YOUR OBJECTIVE: Which lines in the data below contain the string "Locate"? Show each one.

[DATA SHOWN]

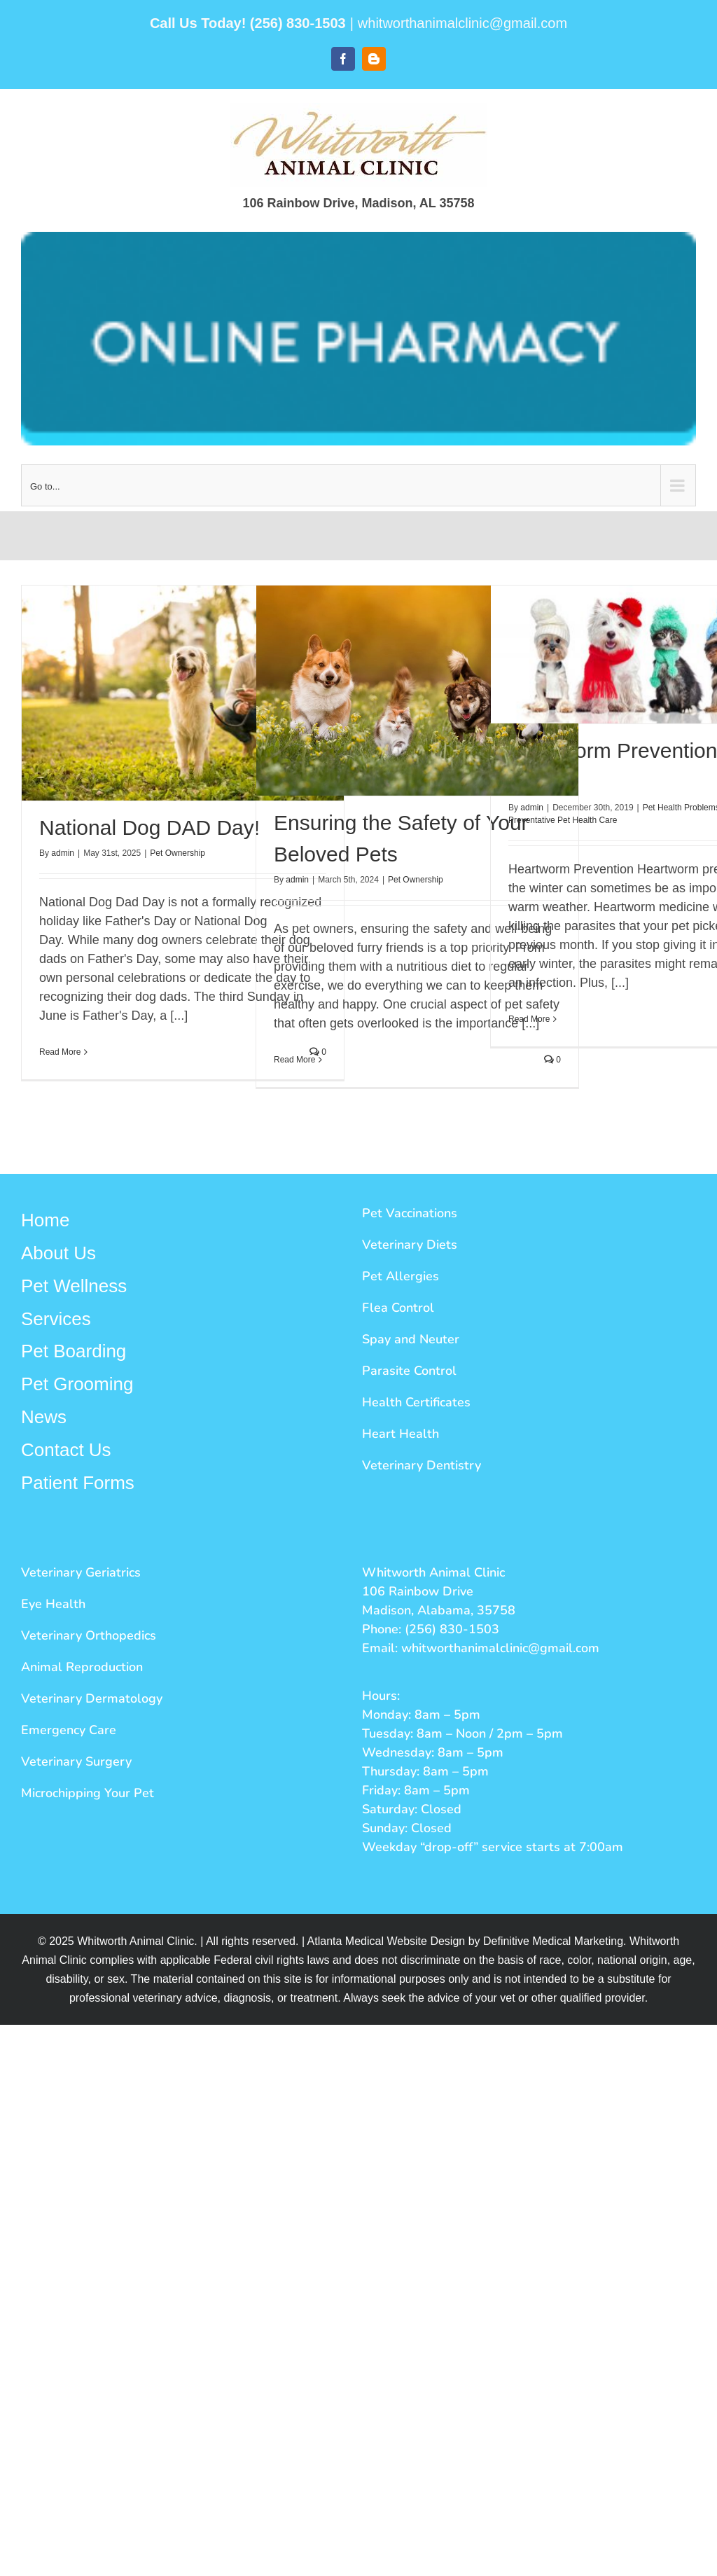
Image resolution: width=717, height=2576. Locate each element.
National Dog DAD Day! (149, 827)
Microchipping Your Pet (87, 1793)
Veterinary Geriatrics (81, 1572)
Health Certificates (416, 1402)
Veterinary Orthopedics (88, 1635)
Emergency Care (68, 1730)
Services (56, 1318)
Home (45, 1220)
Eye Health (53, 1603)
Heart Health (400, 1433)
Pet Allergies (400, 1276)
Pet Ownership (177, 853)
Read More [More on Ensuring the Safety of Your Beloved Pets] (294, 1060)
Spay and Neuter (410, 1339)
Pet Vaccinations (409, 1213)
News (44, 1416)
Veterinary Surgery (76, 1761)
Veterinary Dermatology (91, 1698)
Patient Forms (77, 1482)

[/DATA SHOWN]
[DATA SHOWN]

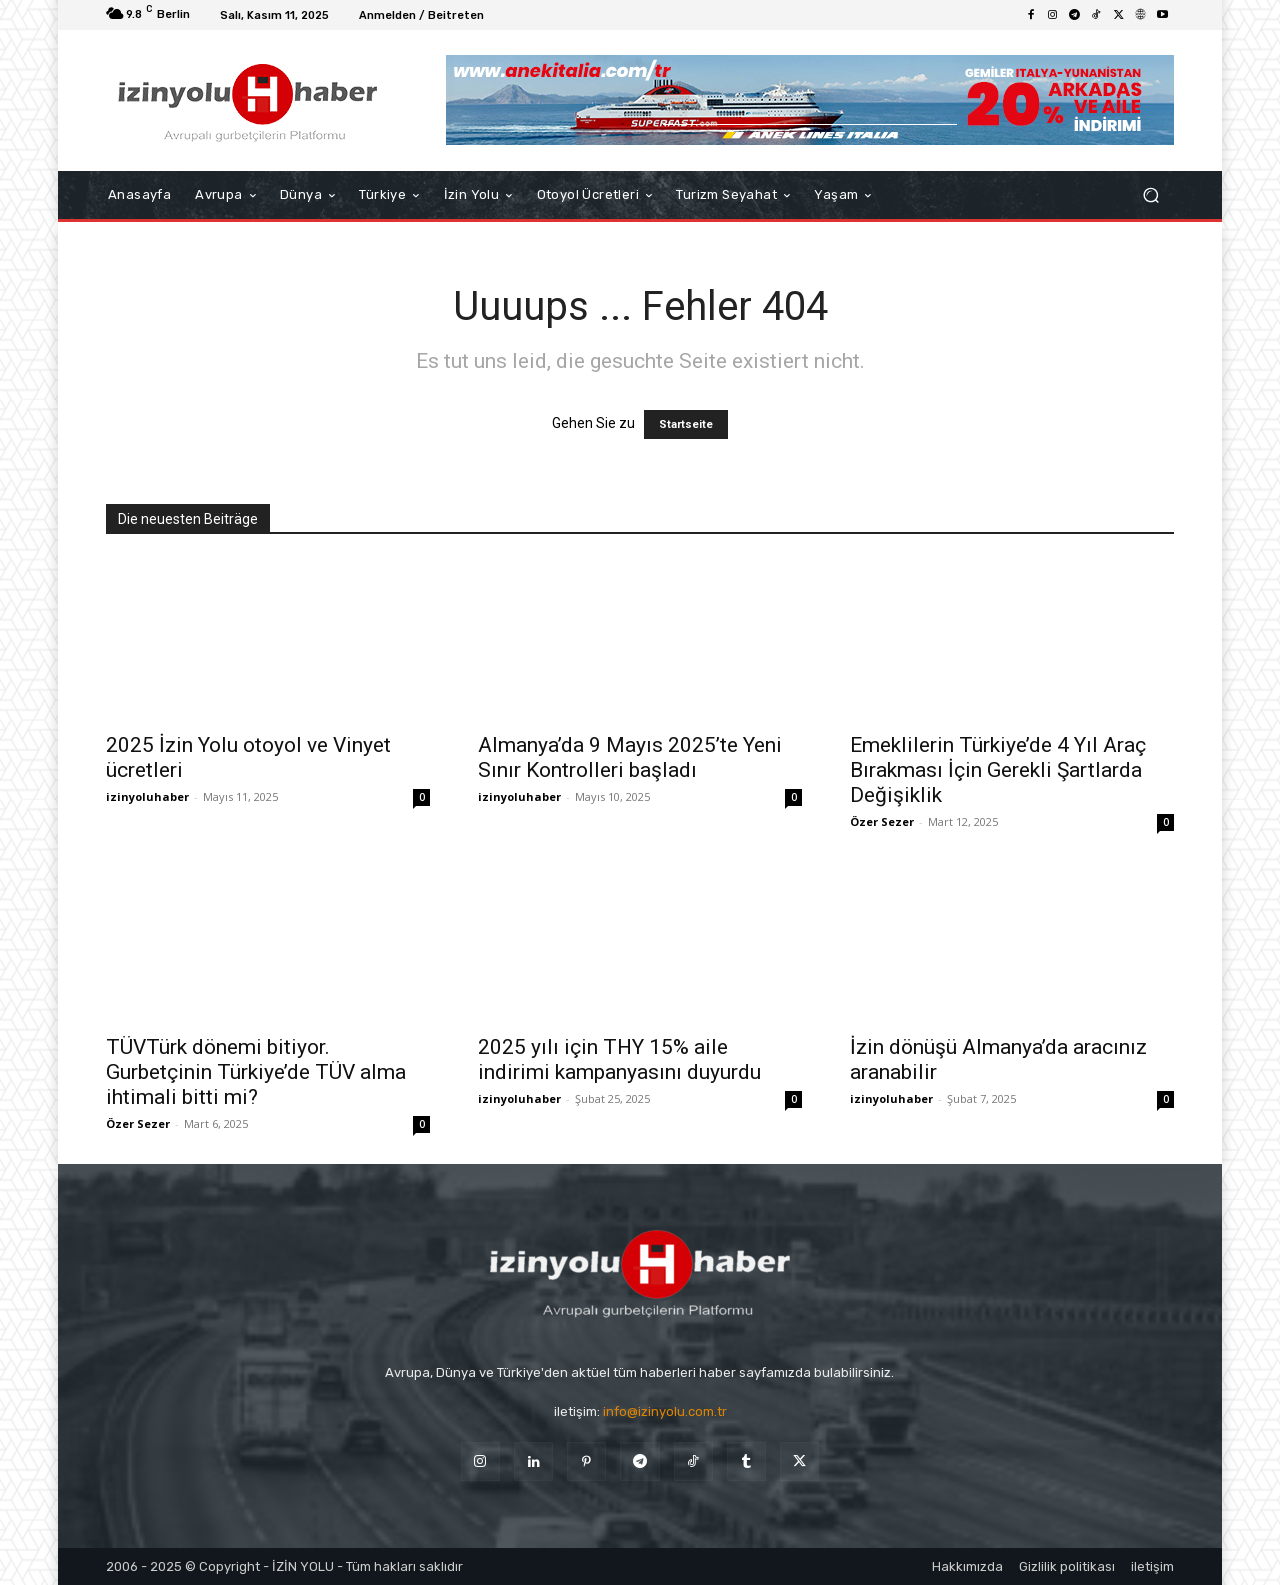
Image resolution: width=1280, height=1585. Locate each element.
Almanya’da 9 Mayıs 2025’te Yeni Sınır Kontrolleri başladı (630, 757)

[/DATA SHOWN]

TASK RESULT:
Image resolution: width=717, height=2576. Locate each element.
Image resolution: width=1280, height=1585. Locate each element.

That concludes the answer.